A questão é que grupos de direitos humanos acusam Pequim de prender cerca de 10 milhões de uigures e outras minorias muçulmanas em campos de prisioneiros, alegações que as autoridades chinesas negam. Estes campos são, por sua vez, zonas de produção de algodão utilizadas em roupas da Shein, mas também de varejistas ocidentais, como H&M e Nike

Estas marcas se posicionaram contra o suposto uso de trabalho forçado na produção de algodão na província chinesa de Xinjiang, o que revoltou chineses nas redes sociais. Personalidades públicas do país que tinham contratos com as marcas chegaram a romper, segundo a agência France Press (AFP).

Produtos da HM, a segunda maior varejista de roupas do mundo, desapareceram dos sites de e-commerce Taobao e Alibaba no ano passado em retaliação. 

Somado a isso, sanções dos governos americanos e europeus sobre Xinjiang geraram resistência do governo chinês, que chama esses campos de “centros de treinamento vocacional” projetados para combater a pobreza e o extremismo religioso.

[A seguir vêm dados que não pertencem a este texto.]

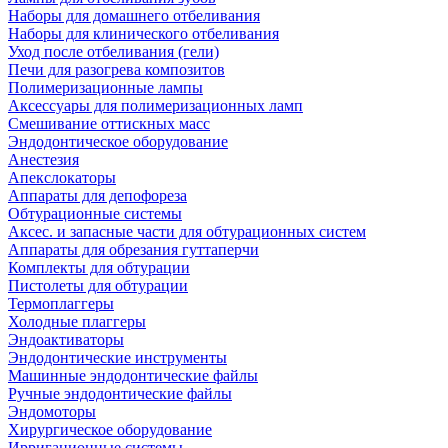
Наборы для домашнего отбеливания
Наборы для клинического отбеливания
Уход после отбеливания (гели)
Печи для разогрева композитов
Полимеризационные лампы
Аксессуары для полимеризационных ламп
Смешивание оттискных масс
Эндодонтическое оборудование
Анестезия
Апекслокаторы
Аппараты для депофореза
Обтурационные системы
Аксес. и запасные части для обтурационных систем
Аппараты для обрезания гуттаперчи
Комплекты для обтурации
Пистолеты для обтурации
Термоплаггеры
Холодные плаггеры
Эндоактиваторы
Эндодонтические инструменты
Машинные эндодонтические файлы
Ручные эндодонтические файлы
Эндомоторы
Хирургическое оборудование
Ирригационные системы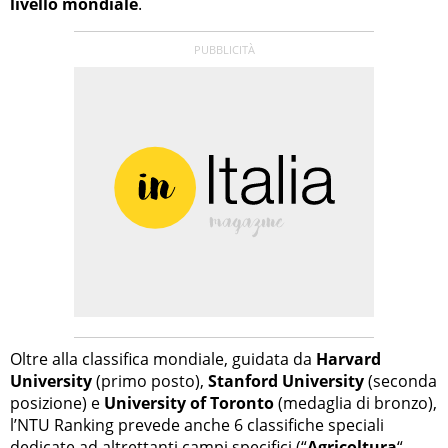
livello mondiale
.
Oltre alla classifica mondiale, guidata da
Harvard
University
(primo posto),
Stanford University
(seconda
posizione) e
University of Toronto
(medaglia di bronzo),
l’NTU Ranking prevede anche 6 classifiche speciali
dedicate ad altrettanti campi specifici (“
Agricoltura
“,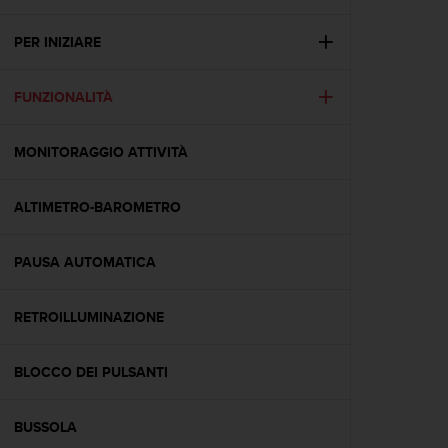
c
u
r
PER INIZIARE
a
r
FUNZIONALITÀ
e
c
h
MONITORAGGIO ATTIVITÀ
e
q
u
ALTIMETRO-BAROMETRO
e
s
t
PAUSA AUTOMATICA
o
s
RETROILLUMINAZIONE
i
t
o
BLOCCO DEI PULSANTI
w
e
b
BUSSOLA
r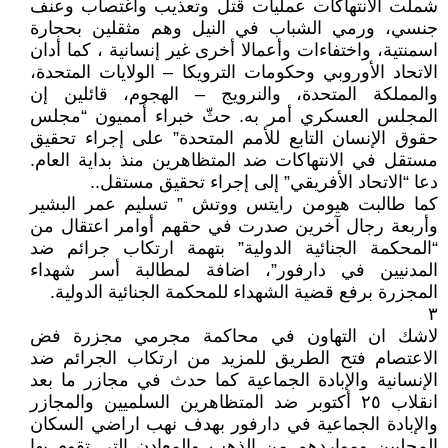
شملت الانتهاكات عمليات قتل وتعذيب واغتصاب وعنف
جنسي، ورمي الشباب في النيل وهم مثقلين بحجارة
اسمنتية، واختفاءات وأعمالا أخرى غير إنسانية ، كما أدان
الاتحاد الأوروبي وحكومات الترويكا – الولايات المتحدة،
والمملكة المتحدة، والنرويج – الهجوم، قائلين إن
المجلس العسكري أمر به. حثّ خبراء أمميون “مجلس
حقوق الإنسان التابع للأمم المتحدة” على إجراء تحقيق
مستقل في الانتهاكات ضد المتظاهرين منذ بداية العام.
دعا “الاتحاد الأفريقي” إلى إجراء تحقيق مستقل..
كما طالبت هيومن رايتس ووتش ” تسليم عمر البشير
وأربعة رجال آخرين صدرت في حقهم أوامر اعتقال من
“المحكمة الجنائية الدولية” بتهمة ارتكاب جرائم ضد
المدنيين في دارفور”، اضافة لمطالبة أسر شهداء
المجزرة برفع قضية الشهداء للمحكمة الجنائية الدولية.
٣
لاشك ان التهاون في محاكمة مجرمي مجزرة فض
الاعتصام فتح الطريق للمزيد من ارتكاب الجرائم ضد
الإنسانية والإبادة الجماعية كما حدث في مجازر ما بعد
انقلاب ٢٥ أكتوبر ضد المتظاهرين السلميين والمجازر
والإبادة الجماعية في دارفور بهدف نهب اراضي السكان
المحليين ومواردهم من الذهب والمعادن التي تقوم بها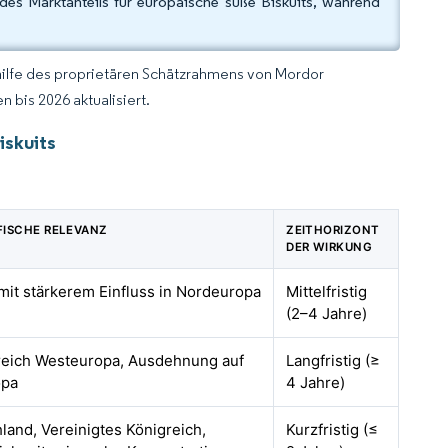
des Marktanteils für europäische süße Biskuits, während
hilfe des proprietären Schätzrahmens von Mordor
 bis 2026 aktualisiert.
iskuits
ISCHE RELEVANZ
ZEITHORIZONT
DER WIRKUNG
 mit stärkerem Einfluss in Nordeuropa
Mittelfristig
(2–4 Jahre)
eich Westeuropa, Ausdehnung auf
Langfristig (≥
opa
4 Jahre)
land, Vereinigtes Königreich,
Kurzfristig (≤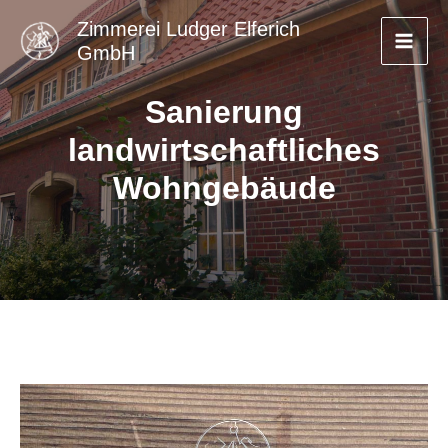
Zum
Zimmerei Ludger Elferich
Inhalt
GmbH
springen
Sanierung
landwirtschaftliches
Wohngebäude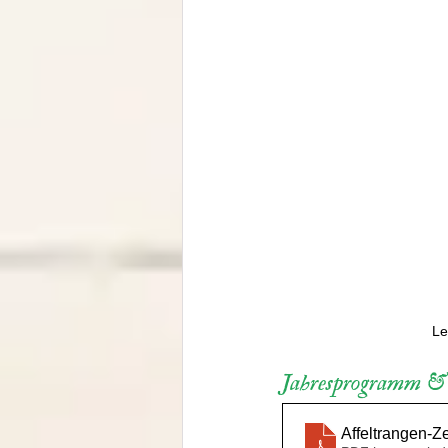
Le
Jahresprogramm & w
Affeltrangen-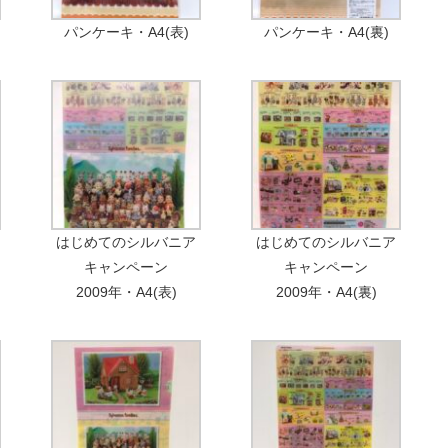
パンケーキ・A4(表)
パンケーキ・A4(裏)
はじめてのシルバニア
はじめてのシルバニア
キャンペーン
キャンペーン
2009年・A4(表)
2009年・A4(裏)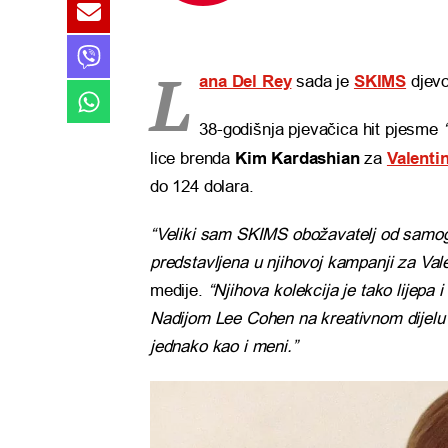
L
ana Del Rey
sada je
SKIMS
djevo
38-godišnja pjevačica hit pjesme
lice brenda
Kim Kardashian
za
Valenti
do 124 dolara.
“Veliki sam SKIMS obožavatelj od samog 
predstavljena u njihovoj kampanji za Val
medije.
“Njihova kolekcija je tako lijepa i
Nadijom Lee Cohen na kreativnom dijelu
jednako kao i meni.”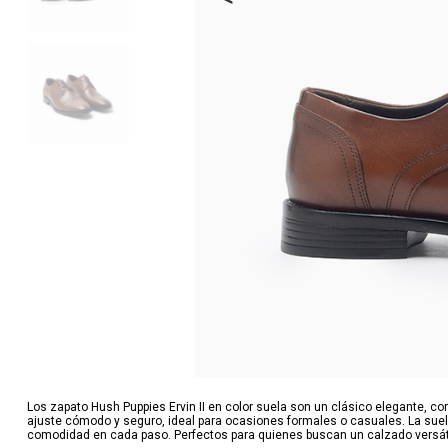
Los zapato Hush Puppies Ervin II en color suela son un clásico elegante, c
ajuste cómodo y seguro, ideal para ocasiones formales o casuales. La suel
comodidad en cada paso. Perfectos para quienes buscan un calzado versáti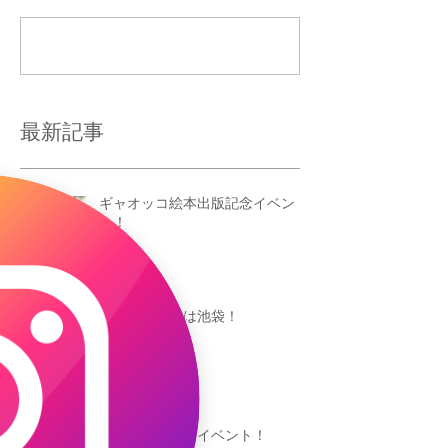
コメントを追加…
最新記事
ギャオッコ絵本出版記念イベン
ト！
今度の日曜日は池袋！
鳥取美術館にてイベント！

No entanto, o comércio exterior da região de Xinjiang saltou 40%, para um recorde de US$ 409,2 bilhões nos primeiros 10 meses de 2023, o que coloca em cheque a eficácia das sanções ocidentais impostas sobre supostos abusos de uigures após relatos de trabalho forçado e outras violações dos direitos humanos.

Enquanto isso, um grupo anônimo batizado de “Shut Down Shein” denuncia supostas práticas anticompetitivas, que vão desde a sonegação do pagamento de bilhões de dólares em tarifas de importação à coleta de dados dos consumidores americanos para uso do partido comunista chinês.

Mas segundo o Washington Post, o grupo é financiado por diversas marcas americanas, além de organizações de direitos humanos.